Networking

Understand the effects of NULLs on inner and outer JOINs

In this SQL Server tip, Arthur Fuller explains the effects of NULLs, and the different results obtained by inner and outer JOINs.

SQL Server developers must understand two things: the difference between inner and outer JOINs and the effect of NULLs upon these choices. This tip addresses both subjects.

Get SQL tips in your inbox
TechRepublic's SQL Server newsletter, delivered each Tuesday, contains hands-on tips that will help you become more adept with this powerful relational database management system.
Automatically sign up today!

Let's take it one step at a time -- first, the differences between inner and outer JOINs, and then the implications of NULLs on our queries. In order to examine the difference between inner and outer JOINs, we'll need some sample data.

Suppose you have two tables, T1 and T2, each of which contain a column called TestJoin. The column contains the values 1, 2, and 3 in table T1, while the column contains NULL, 2, and 3 in table T2. Inner JOINing these tables on the column TestJoin returns two rows, since you cannot join the value 1 to the NULL. An outer JOIN is the opposite. For instance, the following yields only those rows where Customers have placed Orders.

SELECT CustomerID, OrderID FROM Customers Inner Join Orders
On Customers.CustomerID = Orders.CustomerID

(In many businesses, this may be valid; other businesses may define a Customer as one who has placed at least one Order. That is a business rule that ought to be reflected in the database definition, not the middle tier, in my opinion, though some would differ.)

An outer join would read:

SELECT CustomerID, OrderID FROM Customers LEFT OUTER JOIN Orders
OnOrders.CustomerID = Customers.CustomerID

which would result in a list of all customers, irrespective of whether they placed orders.

Run the simple script in Listing A to create some test tables.

Here is the SQL to compare the inner and outer JOINs:

SELECT  InnerOuter.T1.T1ID, InnerOuter.T1.NameAS Name1, 
        InnerOuter.T2.T2ID, InnerOuter.T2.NameAS Name2
FROM    InnerOuter.T1 LEFT OUTER JOIN
               InnerOuter.T2 ON InnerOuter.T1.T1ID = InnerOuter.T2.T1ID

When you run both queries, you will confirm that the inner JOIN returns two rows, while the outer JOIN returns three. This principle holds true even if you add a third table, as you can see from Listing B.

If you join the third table in the SELECT statements, you find the same results: two rows from the inner JOIN and three from the outer JOIN. See Listing C.

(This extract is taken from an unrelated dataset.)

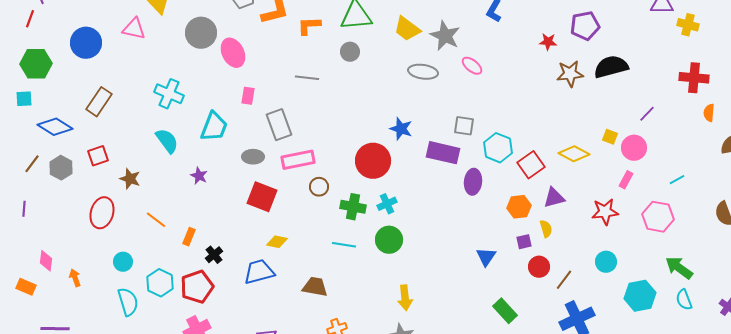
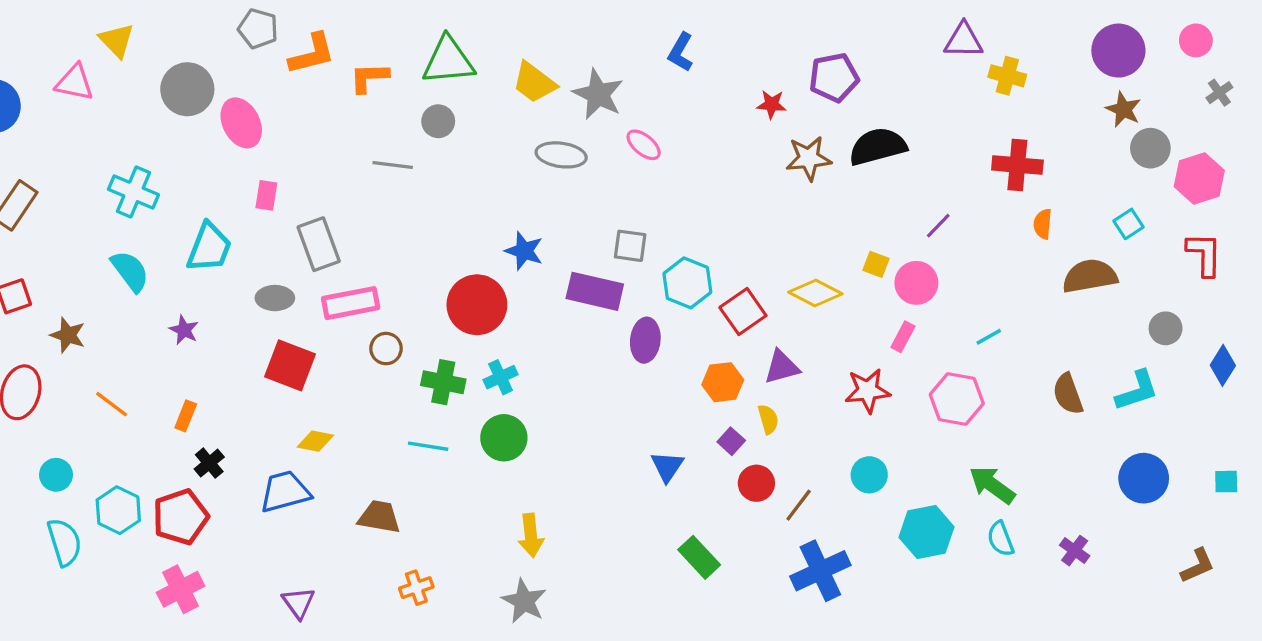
gray line: (307, 78) -> (393, 165), moved
orange rectangle: (189, 237) -> (186, 416), moved
purple square: (524, 242) -> (731, 441), turned -35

Be aware of the effect of NULLs on aggregate functions. To observe this effect, add a NULL money column to T2 called Amount. Add a few more rows to T2 something like this:

T2ID  T1ID  Name  Amount
1     1     T2Text1     NULL
2     NULL  T2Text2     NULL
3     3     T2Text3     120.0000
4     1     T2Text4     123.0000
5     1     T2Text5     234.0000
6     3     T2Text6     345.0000
NULL  NULL  NULL  NULL

The T1ID value 1 has three rows, one of whose Amount is NULL. The T2ID value 3 has two rows, neither of which are NULL. (You can add as many rows as you wish, but ensure that there are different numbers of rows with NULL values in the Amount column.)

Now run this query:

SELECT  InnerOuter.T1.T1ID, 
        Sum(InnerOuter.T2.Amount)AS TotalAmount,
        Count(InnerOuter.T2.T1ID)AS NumberOfRows,
        Count(InnerOuter.T2.Amount)AS NumberOfAmounts,
        Avg(InnerOuter.T2.Amount)AS AverageAmount
FROM    InnerOuter.T1 LEFT OUTER JOIN
        InnerOuter.T2 ON InnerOuter.T1.T1ID = InnerOuter.T2.T1ID
GROUP BY
        InnerOuter.T1.T1ID

The above data produces this result set:

1     357.00      3     2     178.50
2     NULL  0     0     NULL
3     465.00      2     2     232.50

The first returned row indicates that if you count the T1ID column, you get the correct number of rows, but if you count the Amounts, you get the number of non-NULL values. Note that the averages reflect the number of non-NULL values, not the number of rows.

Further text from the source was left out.